O comentarista da CNN José Eduardo Cardozo e o empresário Leonardo Bortoletto debateram, na quarta-feira (19), em O Grande Debate (de segunda a sexta-feira, às 23h), sobre se “a demora da PF (Polícia Federal) em enviar os dados de Fábio Luís Lula da Silva, conhecido como Lulinha, filho do presidente Luiz Inácio Lula da Silva (PT), mostra viés ou cautela”.

A PF levou mais de sete meses para enviar ao ministro André Mendonça os dados obtidos com as quebras de sigilo de Lulinha. A demora teria sido um dos principais motivos para o atrito entre a corporação e Mendonça, relator dos inquéritos do INSS e do Banco Master no STF (Supremo Tribunal Federal).

A quebra dos sigilos fiscais, bancários e telemáticos de Lulinha foi determinada em dezembro do ano passado, no âmbito da investigação sobre desvios de aposentados e pensionistas.

Além da demora no envio dos dados, outro ponto que teria incomodado Mendonça foi a troca da coordenação da Polícia Federal responsável pela apuração do caso do INSS. Diante dessas situações, o ministro determinou que a corporação enviasse ao seu gabinete os dados brutos do caso.

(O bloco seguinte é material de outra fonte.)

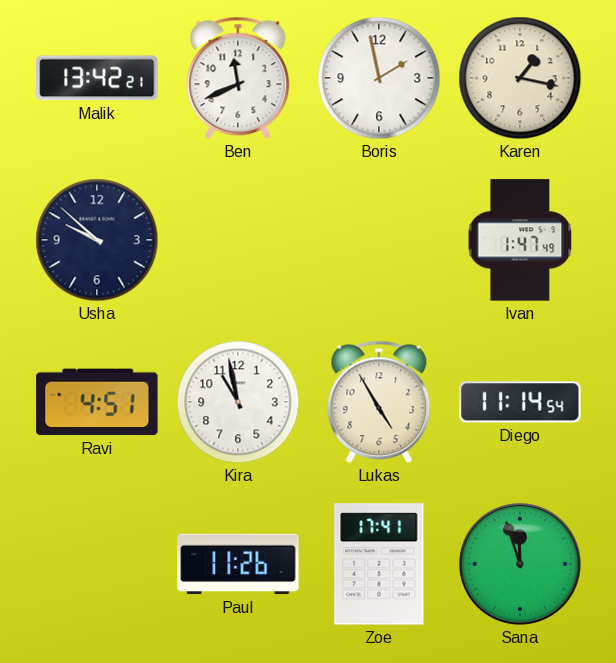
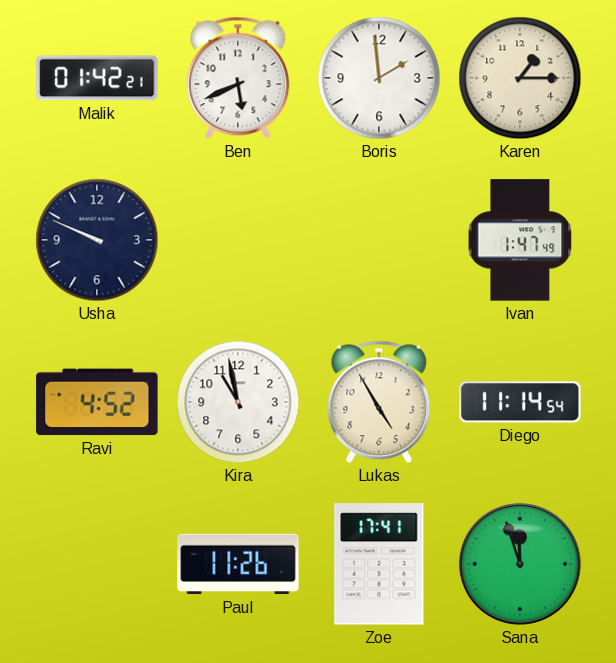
Malik: 13:42 -> 01:42
Ben: 11:41 -> 5:41
Boris: 1:58 -> 1:59
Karen: 1:17 -> 1:15
Usha: 9:52 -> 9:49
Ravi: 4:51 -> 4:52
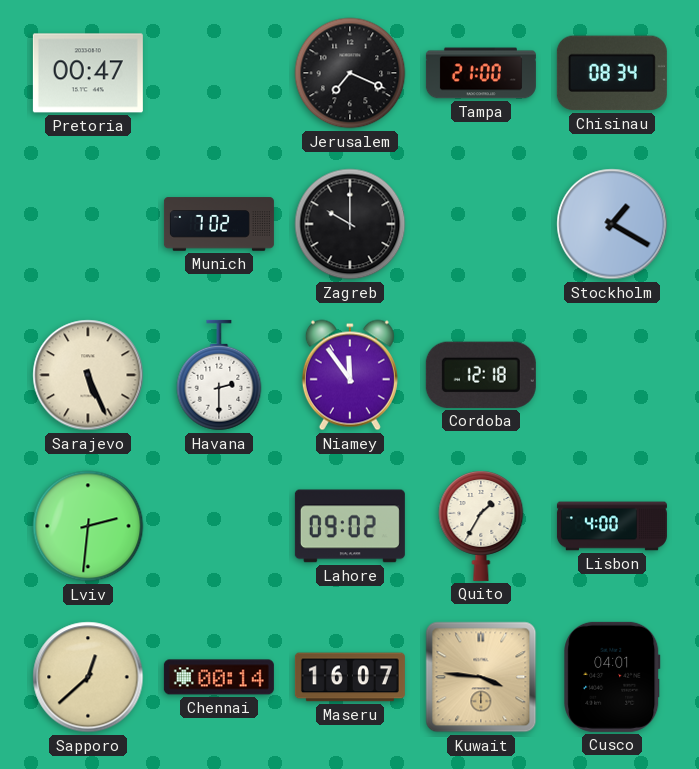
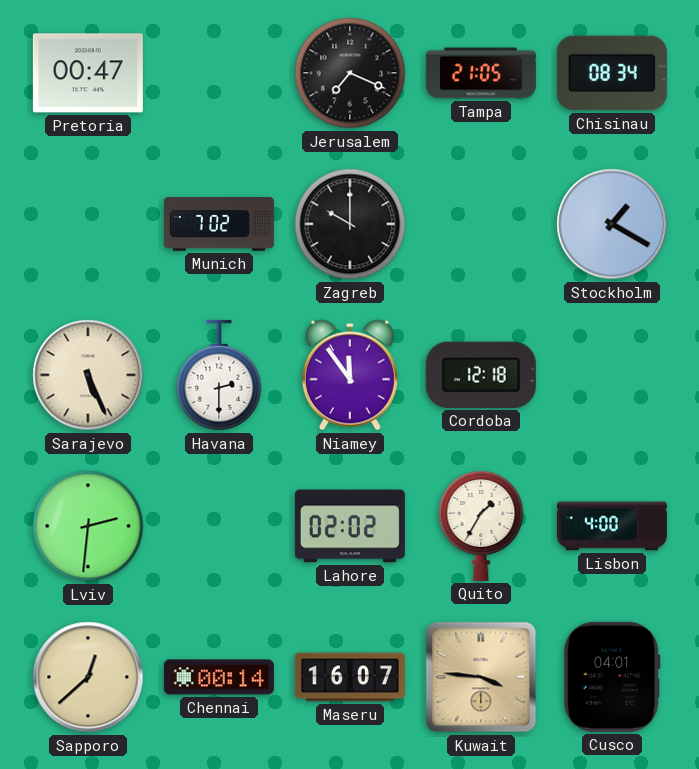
Tampa: 21:00 -> 21:05
Lahore: 09:02 -> 02:02
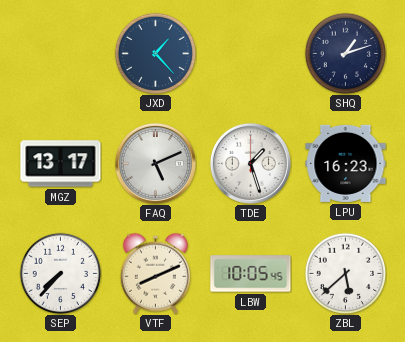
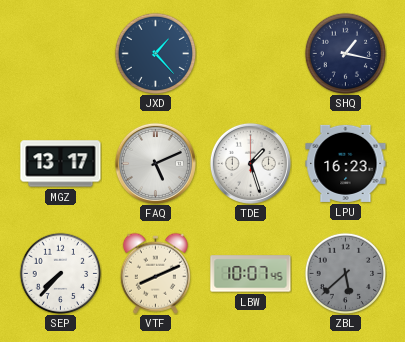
SHQ: 1:12 -> 1:17
LBW: 10:05 -> 10:07
ZBL dial: white -> grey
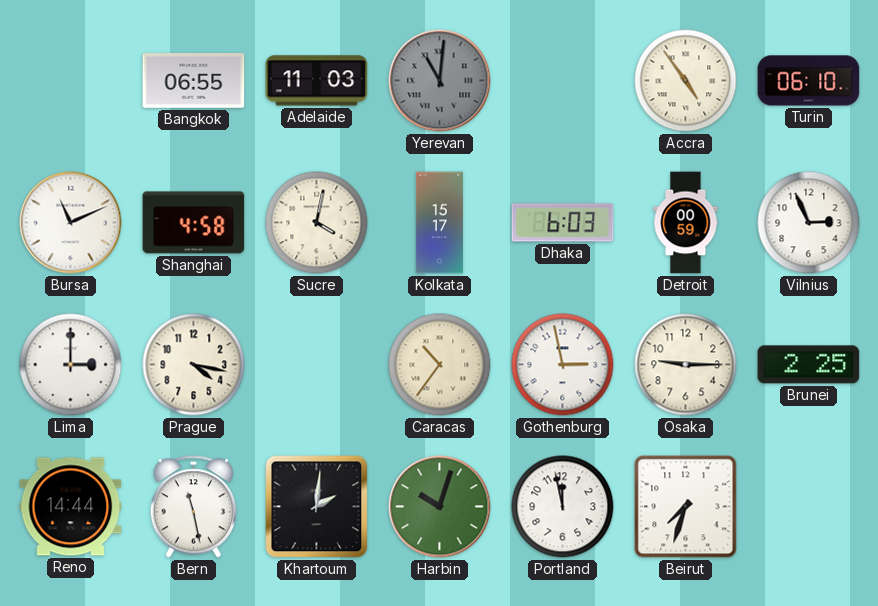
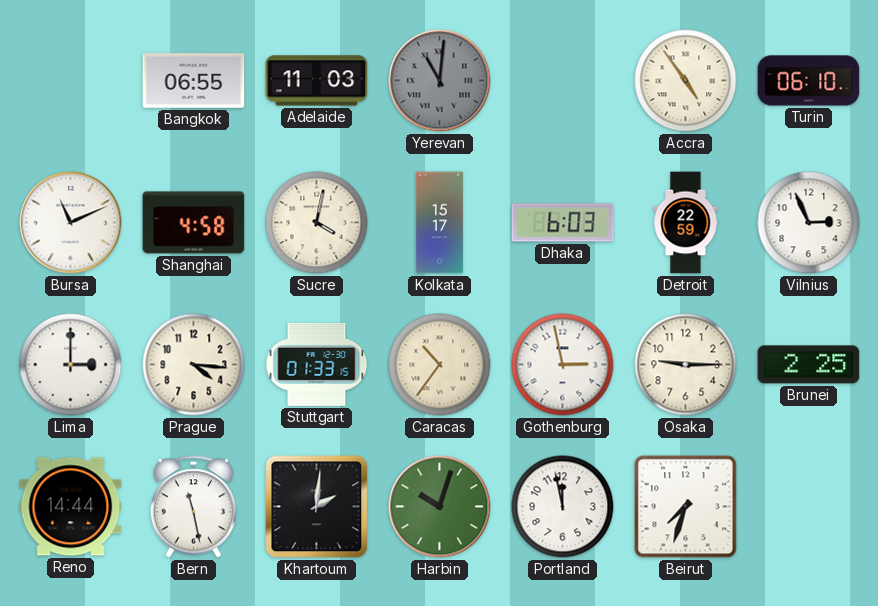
Detroit: 00:59 -> 22:59
Prague: 4:17 -> 4:16
Stuttgart: none -> 01:33
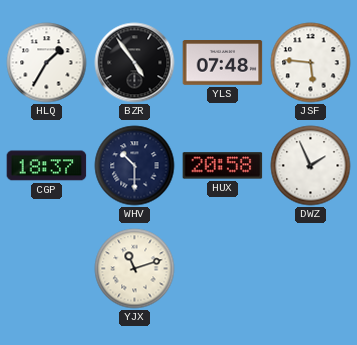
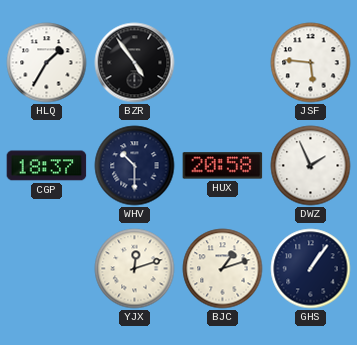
YLS: 07:48 -> none
YJX: 11:12 -> 12:12
BJC: none -> 1:12
GHS: none -> 1:06
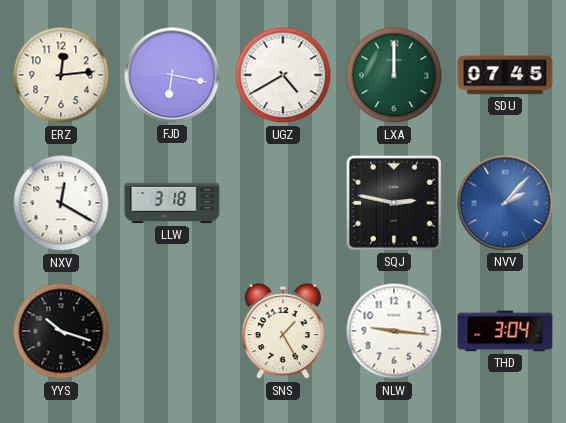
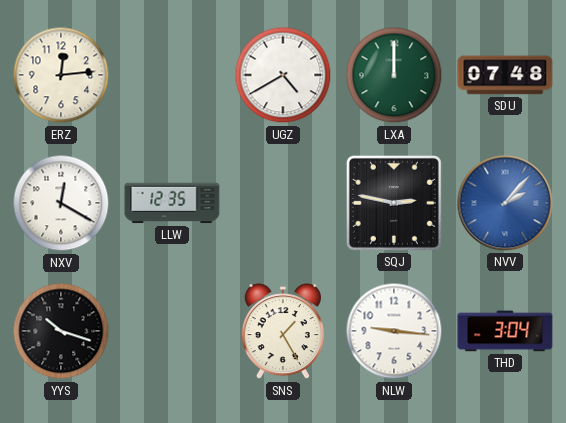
FJD: 6:17 -> none
SDU: 07:45 -> 07:48
LLW: 3:18 -> 12:35
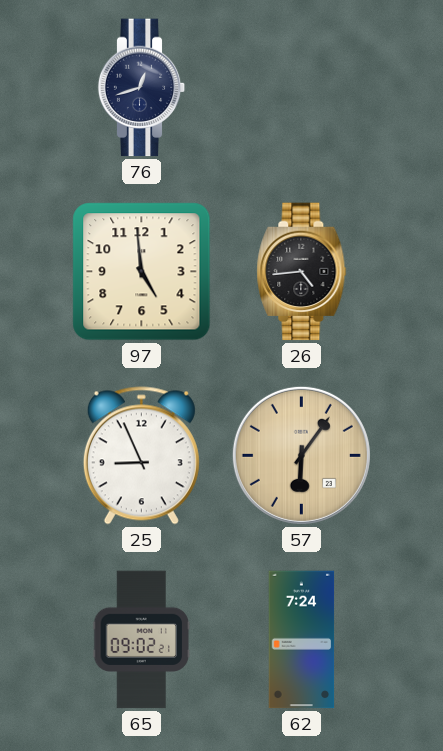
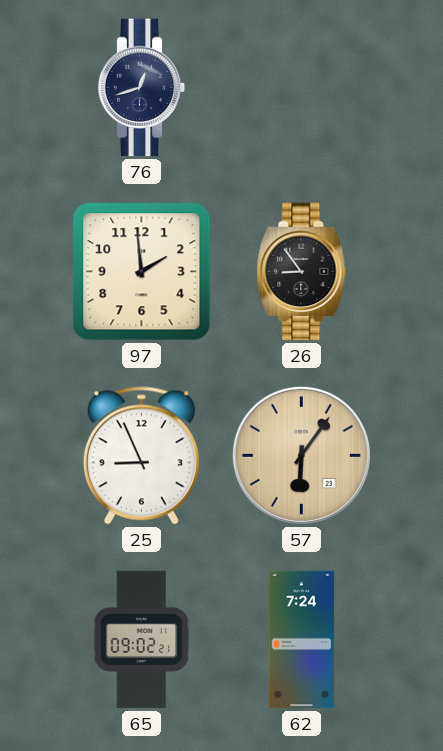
97: 4:59 -> 1:59
26: 4:44 -> 8:54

PF aciona AGU, mas sem medida concreta

A Polícia Federal interpretou a determinação de Mendonça como uma invasão de sua autonomia e chegou a acionar a AGU (Advocacia-Geral da União). No entanto, nenhuma medida jurídica foi efetivamente concretizada.

O episódio expôs publicamente um desalinhamento entre as duas instituições, gerando debate sobre as razões da demora e seus possíveis impactos na credibilidade do processo investigativo.

O comentarista José Eduardo Cardozo ponderou que a demora na entrega de dados de quebra de sigilo não é necessariamente excepcional. “A análise dos dados brutos é trabalhosa, porque implica num conjunto de cruzamentos que não é tão simples de ser feito”, afirmou.

Cardozo ressaltou que o trabalho envolve cruzar informações de origens diversas — fiscais, bancárias e telemáticas — e que os órgãos técnicos da Polícia Federal nem sempre entregam esse material de imediato. Para ele, o fato de os dados terem sido entregues após a reclamação de Mendonça pode ter sido apenas uma coincidência de timing, e não uma resposta direta à pressão.

Debate sobre credibilidade das instituições

O empresário Leonardo Bortoletto concordou que seria prematuro fazer um julgamento definitivo sobre a condução da Polícia Federal no caso, mas destacou que a sequência dos fatos — a mudança de coordenação após o recebimento do material de Lulinha e a entrega dos dados somente após a reclamação formal — prejudica a imagem da corporação.

“O fato de entregar só depois que reclamou mais a prejudica do que a beneficia, isso é claro e notório”, afirmou Bortoletto. Ele também defendeu que, especialmente em um ano eleitoral, a instituição deveria empregar esforço máximo para não dar margem a questionamentos.

Ambos os debatedores concordaram que o embate público entre a Polícia Federal e Mendonça afeta a credibilidade das duas instituições. Bortoletto argumentou que a credibilidade é medida pela percepção do público, e que qualquer desalinhamento visível entre órgãos que deveriam trabalhar de forma harmônica gera desgaste.

Cardozo, por sua vez, defendeu que a solução passa pela racionalidade e pela transparência: “A Polícia Federal saberá esclarecer”, disse, acrescentando que julgamentos precipitados, sem que as explicações sejam dadas e avaliadas, são prejudiciais à democracia e às instituições.